By Madelaine B. Miraflor
Companies like Coca-Cola Philippines and Unilever Philippines – tagged as Manila Bay’s worst polluters – have committed to address Metro Manila’s so-called garbage crisis.
A statement showed that top executives of major companies have responded and committed to support Environment Secretary Roy A. Cimatu’s call for collaboration between the government and the private sector to address worsening waste problems in the Capital.
In a forum hosted by the Stratbase Group, Coca-Cola Philippines General Manager and President Winn Everhart said the company is on track to build a P1-billion PET bottle recycling facility, the first in Southeast Asia.
The move is seen to “substantially reduce the waste leakage in the Mega-Manila area”, he said.
Meanwhile, Unilever Philippines chairman Benjie Yap discussed his company’s “Zero Waste to Nature” program and its “ambitious new commitments to collect and process more than it sells and halve use of virgin plastic”.
The initiative commits to produce 100-percent reusable, recyclable and compostable packaging by 2025 and invest in technical solution to recycle sachets produced by the industry.
Unilever also presented ongoing environment programs such as the “Misis Walastik” which collects sachet waste in more than 300 communities in Metro Manila; the “Kole Kilo Kita para sa Walastik na Maynila” which incentivizes plastic waste collection under the “May Pera sa Basura” project of Manila; and other innovations in sustainable packaging and alternative delivery systems.
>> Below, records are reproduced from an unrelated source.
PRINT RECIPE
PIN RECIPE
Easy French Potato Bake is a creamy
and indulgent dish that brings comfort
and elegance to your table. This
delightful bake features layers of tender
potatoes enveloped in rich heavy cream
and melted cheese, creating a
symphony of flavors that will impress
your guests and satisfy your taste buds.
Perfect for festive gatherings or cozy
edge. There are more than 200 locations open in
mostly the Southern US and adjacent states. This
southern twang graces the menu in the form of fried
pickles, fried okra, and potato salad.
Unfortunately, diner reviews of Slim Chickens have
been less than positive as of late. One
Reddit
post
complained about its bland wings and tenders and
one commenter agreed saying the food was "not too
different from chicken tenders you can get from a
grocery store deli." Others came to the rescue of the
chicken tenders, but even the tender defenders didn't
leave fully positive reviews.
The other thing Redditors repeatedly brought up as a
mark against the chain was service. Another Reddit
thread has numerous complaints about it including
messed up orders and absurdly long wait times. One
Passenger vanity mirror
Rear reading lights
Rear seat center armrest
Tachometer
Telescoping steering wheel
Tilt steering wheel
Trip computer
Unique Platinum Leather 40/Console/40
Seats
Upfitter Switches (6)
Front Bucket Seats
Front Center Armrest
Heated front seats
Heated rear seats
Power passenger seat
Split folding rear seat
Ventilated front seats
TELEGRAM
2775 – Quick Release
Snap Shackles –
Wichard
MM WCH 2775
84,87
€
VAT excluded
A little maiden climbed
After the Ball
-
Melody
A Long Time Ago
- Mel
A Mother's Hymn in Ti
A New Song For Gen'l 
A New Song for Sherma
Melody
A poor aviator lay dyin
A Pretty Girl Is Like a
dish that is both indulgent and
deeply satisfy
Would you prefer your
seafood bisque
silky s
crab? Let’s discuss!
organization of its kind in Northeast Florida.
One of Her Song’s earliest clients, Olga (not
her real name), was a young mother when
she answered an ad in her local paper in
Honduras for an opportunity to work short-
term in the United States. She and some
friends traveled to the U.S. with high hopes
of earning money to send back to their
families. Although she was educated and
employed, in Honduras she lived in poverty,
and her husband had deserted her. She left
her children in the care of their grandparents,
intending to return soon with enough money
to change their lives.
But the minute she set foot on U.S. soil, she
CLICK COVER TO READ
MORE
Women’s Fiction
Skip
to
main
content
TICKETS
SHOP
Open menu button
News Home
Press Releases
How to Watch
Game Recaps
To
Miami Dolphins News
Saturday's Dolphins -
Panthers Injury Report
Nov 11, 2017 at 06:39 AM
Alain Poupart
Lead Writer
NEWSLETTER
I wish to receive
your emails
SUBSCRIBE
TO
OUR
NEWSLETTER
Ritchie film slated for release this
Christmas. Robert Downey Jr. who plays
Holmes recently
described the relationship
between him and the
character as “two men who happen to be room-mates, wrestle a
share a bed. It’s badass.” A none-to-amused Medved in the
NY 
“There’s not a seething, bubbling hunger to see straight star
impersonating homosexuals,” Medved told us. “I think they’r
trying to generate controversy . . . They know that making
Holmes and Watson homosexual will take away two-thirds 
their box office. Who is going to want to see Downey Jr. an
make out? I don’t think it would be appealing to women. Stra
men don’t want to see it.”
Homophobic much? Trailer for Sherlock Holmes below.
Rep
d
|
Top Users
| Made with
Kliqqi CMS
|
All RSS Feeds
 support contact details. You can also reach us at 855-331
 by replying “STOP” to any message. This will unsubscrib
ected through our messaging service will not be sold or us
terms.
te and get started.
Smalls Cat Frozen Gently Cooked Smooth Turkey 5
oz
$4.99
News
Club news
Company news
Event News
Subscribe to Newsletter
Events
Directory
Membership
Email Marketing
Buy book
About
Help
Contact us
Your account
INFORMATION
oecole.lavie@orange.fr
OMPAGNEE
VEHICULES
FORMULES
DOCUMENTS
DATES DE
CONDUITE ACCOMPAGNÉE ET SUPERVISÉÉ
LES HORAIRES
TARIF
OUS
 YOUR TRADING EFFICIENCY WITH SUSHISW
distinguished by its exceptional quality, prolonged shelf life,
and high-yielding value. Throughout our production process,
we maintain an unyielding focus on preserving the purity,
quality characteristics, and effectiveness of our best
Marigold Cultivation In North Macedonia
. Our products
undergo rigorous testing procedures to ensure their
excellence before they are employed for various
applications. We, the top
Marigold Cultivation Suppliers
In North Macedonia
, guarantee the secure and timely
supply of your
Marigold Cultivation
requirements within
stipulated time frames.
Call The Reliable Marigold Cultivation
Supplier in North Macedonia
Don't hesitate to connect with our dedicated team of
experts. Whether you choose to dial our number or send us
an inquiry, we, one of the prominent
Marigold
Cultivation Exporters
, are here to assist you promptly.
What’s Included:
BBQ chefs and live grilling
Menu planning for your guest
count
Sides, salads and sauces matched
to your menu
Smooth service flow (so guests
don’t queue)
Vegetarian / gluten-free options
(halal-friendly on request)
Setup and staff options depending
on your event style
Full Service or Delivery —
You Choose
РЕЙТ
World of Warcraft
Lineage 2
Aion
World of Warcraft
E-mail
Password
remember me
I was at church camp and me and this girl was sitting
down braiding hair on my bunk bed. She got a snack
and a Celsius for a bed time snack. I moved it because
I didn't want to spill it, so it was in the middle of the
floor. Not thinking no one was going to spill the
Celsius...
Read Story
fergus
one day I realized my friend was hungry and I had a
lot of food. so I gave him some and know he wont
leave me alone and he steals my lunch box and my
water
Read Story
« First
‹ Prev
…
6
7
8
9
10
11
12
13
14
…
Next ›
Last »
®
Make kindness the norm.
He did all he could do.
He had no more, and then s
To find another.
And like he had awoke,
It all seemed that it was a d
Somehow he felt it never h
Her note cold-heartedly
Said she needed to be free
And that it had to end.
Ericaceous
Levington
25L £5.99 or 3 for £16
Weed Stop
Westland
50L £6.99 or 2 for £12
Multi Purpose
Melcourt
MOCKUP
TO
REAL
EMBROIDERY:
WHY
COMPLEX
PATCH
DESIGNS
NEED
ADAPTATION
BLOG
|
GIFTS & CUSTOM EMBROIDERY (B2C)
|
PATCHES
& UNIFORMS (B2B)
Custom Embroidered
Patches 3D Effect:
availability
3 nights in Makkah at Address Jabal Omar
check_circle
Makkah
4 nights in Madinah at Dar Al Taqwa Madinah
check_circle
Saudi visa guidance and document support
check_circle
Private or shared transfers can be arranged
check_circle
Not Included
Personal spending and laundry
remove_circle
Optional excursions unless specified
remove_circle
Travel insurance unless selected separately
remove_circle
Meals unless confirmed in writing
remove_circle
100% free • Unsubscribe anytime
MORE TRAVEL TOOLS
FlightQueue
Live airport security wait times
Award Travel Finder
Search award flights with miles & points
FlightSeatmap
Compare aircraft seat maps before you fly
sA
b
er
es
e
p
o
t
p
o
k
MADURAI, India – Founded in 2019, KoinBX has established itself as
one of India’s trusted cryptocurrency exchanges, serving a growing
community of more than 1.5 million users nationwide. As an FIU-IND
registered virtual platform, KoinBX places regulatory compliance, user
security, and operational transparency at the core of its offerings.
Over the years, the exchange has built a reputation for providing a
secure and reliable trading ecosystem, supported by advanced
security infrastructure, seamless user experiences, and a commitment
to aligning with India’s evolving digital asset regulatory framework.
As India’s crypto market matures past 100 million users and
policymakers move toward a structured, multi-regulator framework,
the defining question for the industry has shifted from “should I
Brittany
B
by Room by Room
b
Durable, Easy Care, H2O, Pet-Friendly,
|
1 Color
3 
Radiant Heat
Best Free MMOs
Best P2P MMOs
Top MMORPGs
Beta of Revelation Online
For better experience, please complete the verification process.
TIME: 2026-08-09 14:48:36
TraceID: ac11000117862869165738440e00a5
“A smarter approach other than the traditional regulatory tools imposing bans or taxes is to focus on instilling discipline for consumers to responsibly dispose of trash in parallel with enabling policies that encourage new innovations for packaging materials and waste management systems,” said Dindo Manhit, managing director and CEO of Stratbase Group.
“Stewardship of the environment should be everybody’s concern. The task to protect and preserve the environment is not just the government’s business, it’s everybody’s business,” he added.
A data from the Global Alliance for Incinerator Alternatives (GAIA) showed that almost 164 million pieces of sachets are used in the Philippines daily, equating to around 59.7 billion pieces of sachets yearly.
It also specified that almost 57 million shopping bags are used throughout the country everyday, or roughly 20.6 billion pieces a year, while around three million diapers are being discarded on a daily basis. That’s 1.1 billion diapers annually.